The good news is that at least some of those once-impossible numbers are starting to seem feasible for an electric car released in 2023. Tesla’s own Model S Plaid has already broken the lofty goal of a 0-60 time under 2 seconds and is capable of a quarter mile run of 9.2 seconds, just 3/10ths off the 8.9 target for the Roadster. The Rimac Nevera, in another price point entirely as the first-ever electric hypercar built to set the kinds of benchmarks the Roadster was aimed at, was able to crush that target time with a 1/4 mile run of 8.5 seconds. The Nevera also hits the 250 mile per hour target.

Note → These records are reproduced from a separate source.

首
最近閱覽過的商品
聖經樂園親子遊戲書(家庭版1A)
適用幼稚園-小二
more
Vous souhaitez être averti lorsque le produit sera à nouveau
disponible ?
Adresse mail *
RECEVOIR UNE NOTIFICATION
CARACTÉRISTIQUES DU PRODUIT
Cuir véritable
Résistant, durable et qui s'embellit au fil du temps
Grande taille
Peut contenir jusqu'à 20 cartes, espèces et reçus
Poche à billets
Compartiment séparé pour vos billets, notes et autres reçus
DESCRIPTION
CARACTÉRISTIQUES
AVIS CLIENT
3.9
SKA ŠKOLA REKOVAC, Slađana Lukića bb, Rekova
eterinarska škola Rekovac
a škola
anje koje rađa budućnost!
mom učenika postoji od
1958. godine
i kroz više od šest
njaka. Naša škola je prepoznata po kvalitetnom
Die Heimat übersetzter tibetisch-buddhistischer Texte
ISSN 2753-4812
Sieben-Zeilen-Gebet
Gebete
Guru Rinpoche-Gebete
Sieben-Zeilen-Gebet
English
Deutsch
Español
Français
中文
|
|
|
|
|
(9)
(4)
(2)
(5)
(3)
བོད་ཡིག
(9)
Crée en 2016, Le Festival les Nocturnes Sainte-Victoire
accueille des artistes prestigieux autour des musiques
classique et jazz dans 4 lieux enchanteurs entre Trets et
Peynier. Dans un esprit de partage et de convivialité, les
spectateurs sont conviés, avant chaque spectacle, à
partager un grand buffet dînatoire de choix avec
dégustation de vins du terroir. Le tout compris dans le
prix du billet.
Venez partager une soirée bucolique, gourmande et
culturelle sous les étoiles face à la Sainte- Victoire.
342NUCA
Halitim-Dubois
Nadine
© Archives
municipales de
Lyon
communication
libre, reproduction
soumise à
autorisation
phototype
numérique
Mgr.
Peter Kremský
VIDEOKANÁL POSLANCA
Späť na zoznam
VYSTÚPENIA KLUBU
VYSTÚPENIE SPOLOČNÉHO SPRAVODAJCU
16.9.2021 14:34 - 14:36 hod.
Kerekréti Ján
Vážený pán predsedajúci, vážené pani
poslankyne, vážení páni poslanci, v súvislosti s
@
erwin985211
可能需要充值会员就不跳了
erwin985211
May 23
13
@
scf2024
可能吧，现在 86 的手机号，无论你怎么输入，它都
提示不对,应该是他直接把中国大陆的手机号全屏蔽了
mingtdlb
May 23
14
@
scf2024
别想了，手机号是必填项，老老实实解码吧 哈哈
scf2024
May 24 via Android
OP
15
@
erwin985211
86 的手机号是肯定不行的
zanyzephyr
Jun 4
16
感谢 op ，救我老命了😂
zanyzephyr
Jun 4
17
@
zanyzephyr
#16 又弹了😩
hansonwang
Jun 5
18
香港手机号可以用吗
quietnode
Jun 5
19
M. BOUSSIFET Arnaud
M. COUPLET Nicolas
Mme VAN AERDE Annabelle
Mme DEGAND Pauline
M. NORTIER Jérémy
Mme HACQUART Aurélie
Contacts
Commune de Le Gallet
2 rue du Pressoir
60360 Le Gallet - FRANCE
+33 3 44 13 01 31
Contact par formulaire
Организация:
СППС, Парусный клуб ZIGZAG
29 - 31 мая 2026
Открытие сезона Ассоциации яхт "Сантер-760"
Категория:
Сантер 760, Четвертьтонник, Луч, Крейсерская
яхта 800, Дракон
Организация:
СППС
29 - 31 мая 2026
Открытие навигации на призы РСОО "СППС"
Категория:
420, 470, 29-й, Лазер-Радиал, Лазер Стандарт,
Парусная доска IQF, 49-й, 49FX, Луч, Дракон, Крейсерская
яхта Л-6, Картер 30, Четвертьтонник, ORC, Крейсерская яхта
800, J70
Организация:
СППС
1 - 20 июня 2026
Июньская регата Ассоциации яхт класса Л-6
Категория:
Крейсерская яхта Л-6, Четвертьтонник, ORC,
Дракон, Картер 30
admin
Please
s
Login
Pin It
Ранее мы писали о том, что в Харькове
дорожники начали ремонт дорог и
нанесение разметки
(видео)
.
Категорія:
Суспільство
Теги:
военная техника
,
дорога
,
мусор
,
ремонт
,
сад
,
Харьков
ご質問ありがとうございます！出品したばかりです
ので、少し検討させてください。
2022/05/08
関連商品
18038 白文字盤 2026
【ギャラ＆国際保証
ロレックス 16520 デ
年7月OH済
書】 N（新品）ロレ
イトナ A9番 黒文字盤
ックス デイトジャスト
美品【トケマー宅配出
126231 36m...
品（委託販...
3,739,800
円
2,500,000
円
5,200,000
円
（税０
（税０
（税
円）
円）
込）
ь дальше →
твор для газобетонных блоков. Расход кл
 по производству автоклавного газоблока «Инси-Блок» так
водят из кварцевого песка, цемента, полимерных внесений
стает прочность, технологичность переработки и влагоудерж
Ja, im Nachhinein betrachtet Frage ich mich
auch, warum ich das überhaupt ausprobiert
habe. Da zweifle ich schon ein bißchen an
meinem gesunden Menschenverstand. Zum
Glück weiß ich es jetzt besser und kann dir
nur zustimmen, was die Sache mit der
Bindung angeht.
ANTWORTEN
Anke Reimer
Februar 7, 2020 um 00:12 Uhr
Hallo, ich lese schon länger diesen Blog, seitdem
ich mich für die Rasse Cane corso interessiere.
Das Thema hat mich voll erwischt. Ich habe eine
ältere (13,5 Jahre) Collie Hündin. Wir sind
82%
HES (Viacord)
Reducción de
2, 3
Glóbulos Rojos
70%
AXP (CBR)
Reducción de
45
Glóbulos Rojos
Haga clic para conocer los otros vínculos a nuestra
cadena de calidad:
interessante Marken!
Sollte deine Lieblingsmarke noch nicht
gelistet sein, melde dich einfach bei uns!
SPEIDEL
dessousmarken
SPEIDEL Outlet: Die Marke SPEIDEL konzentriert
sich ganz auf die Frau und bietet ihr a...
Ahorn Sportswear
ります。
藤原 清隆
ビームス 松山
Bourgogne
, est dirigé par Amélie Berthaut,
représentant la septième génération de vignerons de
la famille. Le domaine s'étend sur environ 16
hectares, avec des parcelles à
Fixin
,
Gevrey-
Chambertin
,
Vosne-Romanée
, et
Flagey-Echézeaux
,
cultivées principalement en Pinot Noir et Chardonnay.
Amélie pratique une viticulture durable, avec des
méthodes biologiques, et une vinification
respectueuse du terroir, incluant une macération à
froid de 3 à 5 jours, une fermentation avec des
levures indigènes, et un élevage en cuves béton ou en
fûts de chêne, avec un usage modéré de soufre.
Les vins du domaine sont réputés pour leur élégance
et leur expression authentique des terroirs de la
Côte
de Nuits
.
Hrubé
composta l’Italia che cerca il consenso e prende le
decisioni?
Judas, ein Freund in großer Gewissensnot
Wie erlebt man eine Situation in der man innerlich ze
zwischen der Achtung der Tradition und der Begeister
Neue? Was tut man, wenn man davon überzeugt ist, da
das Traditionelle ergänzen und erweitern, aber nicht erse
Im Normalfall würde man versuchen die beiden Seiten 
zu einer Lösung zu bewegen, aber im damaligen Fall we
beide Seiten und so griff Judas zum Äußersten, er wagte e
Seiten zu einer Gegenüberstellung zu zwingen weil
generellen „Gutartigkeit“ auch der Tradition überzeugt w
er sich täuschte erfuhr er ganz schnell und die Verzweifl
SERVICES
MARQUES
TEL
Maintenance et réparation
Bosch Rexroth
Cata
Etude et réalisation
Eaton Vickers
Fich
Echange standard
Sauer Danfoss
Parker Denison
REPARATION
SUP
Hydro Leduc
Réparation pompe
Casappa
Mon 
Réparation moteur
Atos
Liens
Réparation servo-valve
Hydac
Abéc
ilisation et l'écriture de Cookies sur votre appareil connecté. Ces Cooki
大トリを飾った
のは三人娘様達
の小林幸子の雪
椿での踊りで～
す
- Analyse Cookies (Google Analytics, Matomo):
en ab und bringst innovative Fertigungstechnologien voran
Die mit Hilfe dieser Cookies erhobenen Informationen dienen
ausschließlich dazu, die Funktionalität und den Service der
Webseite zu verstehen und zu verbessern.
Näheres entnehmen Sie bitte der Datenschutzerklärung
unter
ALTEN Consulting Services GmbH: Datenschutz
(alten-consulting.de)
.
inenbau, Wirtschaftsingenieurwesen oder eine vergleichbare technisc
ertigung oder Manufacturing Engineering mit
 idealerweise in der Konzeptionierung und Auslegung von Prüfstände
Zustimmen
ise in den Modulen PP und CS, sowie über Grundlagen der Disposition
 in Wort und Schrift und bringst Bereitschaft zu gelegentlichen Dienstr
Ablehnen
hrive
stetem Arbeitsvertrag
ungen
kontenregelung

The range target of 650 miles is still a ways off, though; while the Model S Plaid has an EPA-estimated range of 350 miles, the faster Nevera claims just 250 miles.

Whether or not Tesla can deliver on all of the otherworldly promises it made when the Roadster debuted in 2017, both the delays and the ways in which they have been announced are hard to ignore. This is a car that was delayed on a podcast last year. Now, it was delayed by a reply to a tweet. Tesla will have left at least five years between the day the car premiered and the day the first Roadster arrives in customer hands. Lotus, the company that designed the chassis used by the original Roadster, has used those same years to reinvented itself as an electric-first performance car brand, debuted an electric hypercar of its own, formally announced its own delays, and still has at least 15 months to miss its own deadlines while beating the Roadster to market.

Throughout that wait, Tesla has held onto $50,000 reservations submitted when the car was actually launched. Real customers have already put down serious money for this car, but Tesla seems to be in no rush to actually build it. For most companies, it would be a hard debacle to live down. For Tesla, it’s just another item to throw on the list of things that might eventually happen.